Il résulte de tout ce qui précède que, sans qu’il soit besoin de se prononcer
sur les fins de non-recevoir soulevées en défense, M. C..., M. A... et la société
« Les promenades de Commétreuil » ne sont pas fondés à demander l’annulation de la délibération du 29 juin 2023 du conseil communautaire du Grand Reims approuvant le dossier de révision allégée du plan local d’urbanisme de la commune de Bouilly.


Sur les frais liés au litige :

Les dispositions de l’article L. 761-1 du code de justice administrative font obstacle à ce que la communauté urbaine Grand Reims, qui n’a pas la qualité de partie perdante, verse aux requérants une somme que ceux-ci réclament au titre des frais exposés par eux et non compris dans les dépens.

Il y a lieu, dans les circonstances de l’espèce, de mettre à la charge de M. C..., de M. A... et de la société « Les promenades de Commétreuil » une somme de 500 euros chacun au titre des frais exposés par la communauté urbaine Grand Reims et non compris dans les dépens.


D E C I D E :


Article 1 : La requête de M. C..., de M. A... et de la société « Les promenades de Commétreuil » est rejetée.

Article 2 : M. C..., M. A... et la société « Les promenades de Commétreuil » verseront
à la communauté urbaine Grand Reims une somme de 500 euros chacun en application des dispositions de l’article L. 761-1 du code de justice administrative.

Article 3 : Le surplus des conclusions de la communauté urbaine Grand Reims est rejeté.



Article 4 : Le présent jugement sera notifié à M. D... C..., à M. B... A..., à la société « Les promenades de Commétreuil », au président de la communauté urbaine du Grand Reims et au maire de Bouilly.

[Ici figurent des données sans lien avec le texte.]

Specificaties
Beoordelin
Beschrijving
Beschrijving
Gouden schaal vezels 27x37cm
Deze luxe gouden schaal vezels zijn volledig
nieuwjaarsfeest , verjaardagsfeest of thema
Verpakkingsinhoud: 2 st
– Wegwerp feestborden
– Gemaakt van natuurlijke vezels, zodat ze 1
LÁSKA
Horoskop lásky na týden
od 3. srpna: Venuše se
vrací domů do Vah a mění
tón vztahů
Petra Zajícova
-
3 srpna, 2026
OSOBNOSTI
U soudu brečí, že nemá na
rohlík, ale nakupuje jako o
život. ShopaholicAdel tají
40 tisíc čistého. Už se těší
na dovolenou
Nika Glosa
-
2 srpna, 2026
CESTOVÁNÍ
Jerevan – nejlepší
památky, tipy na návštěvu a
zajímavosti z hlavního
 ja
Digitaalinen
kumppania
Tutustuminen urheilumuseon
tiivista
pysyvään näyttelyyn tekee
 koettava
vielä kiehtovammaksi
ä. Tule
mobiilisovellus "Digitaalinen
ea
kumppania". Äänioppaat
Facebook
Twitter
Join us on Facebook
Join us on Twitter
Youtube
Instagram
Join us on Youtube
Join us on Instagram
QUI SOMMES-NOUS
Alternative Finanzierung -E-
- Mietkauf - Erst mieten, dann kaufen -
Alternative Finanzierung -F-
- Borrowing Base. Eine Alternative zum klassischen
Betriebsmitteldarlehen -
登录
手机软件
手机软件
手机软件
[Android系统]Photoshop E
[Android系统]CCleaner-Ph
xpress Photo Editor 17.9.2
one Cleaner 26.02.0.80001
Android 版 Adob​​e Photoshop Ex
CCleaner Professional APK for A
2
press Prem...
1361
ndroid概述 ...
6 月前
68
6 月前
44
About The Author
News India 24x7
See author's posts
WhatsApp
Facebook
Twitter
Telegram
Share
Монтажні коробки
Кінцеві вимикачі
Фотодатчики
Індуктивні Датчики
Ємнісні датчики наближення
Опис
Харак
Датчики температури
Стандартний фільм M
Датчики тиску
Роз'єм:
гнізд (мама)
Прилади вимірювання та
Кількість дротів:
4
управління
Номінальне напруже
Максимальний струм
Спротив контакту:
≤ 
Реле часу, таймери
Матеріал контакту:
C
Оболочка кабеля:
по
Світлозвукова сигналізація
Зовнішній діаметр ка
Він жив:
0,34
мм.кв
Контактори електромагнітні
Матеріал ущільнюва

Délibéré après l'audience du 13 janvier 2026, à laquelle siégeaient :

M. Deschamps, président,
M. Amelot, premier conseiller,
M. Paggi, conseiller,

Rendu public par mise à disposition au greffe le 3 février 2026.

Le rapporteur,
signé
F. PAGGI

Le président,
signé
A. DESCHAMPS

Le greffier,


signé


A. PICOT



La République mande et ordonne au préfet de la Marne en ce qui le concerne et à tous commissaires de justice à ce requis en ce qui concerne les voies de droit commun contre les parties privées, de pourvoir à l’exécution de la présente décision.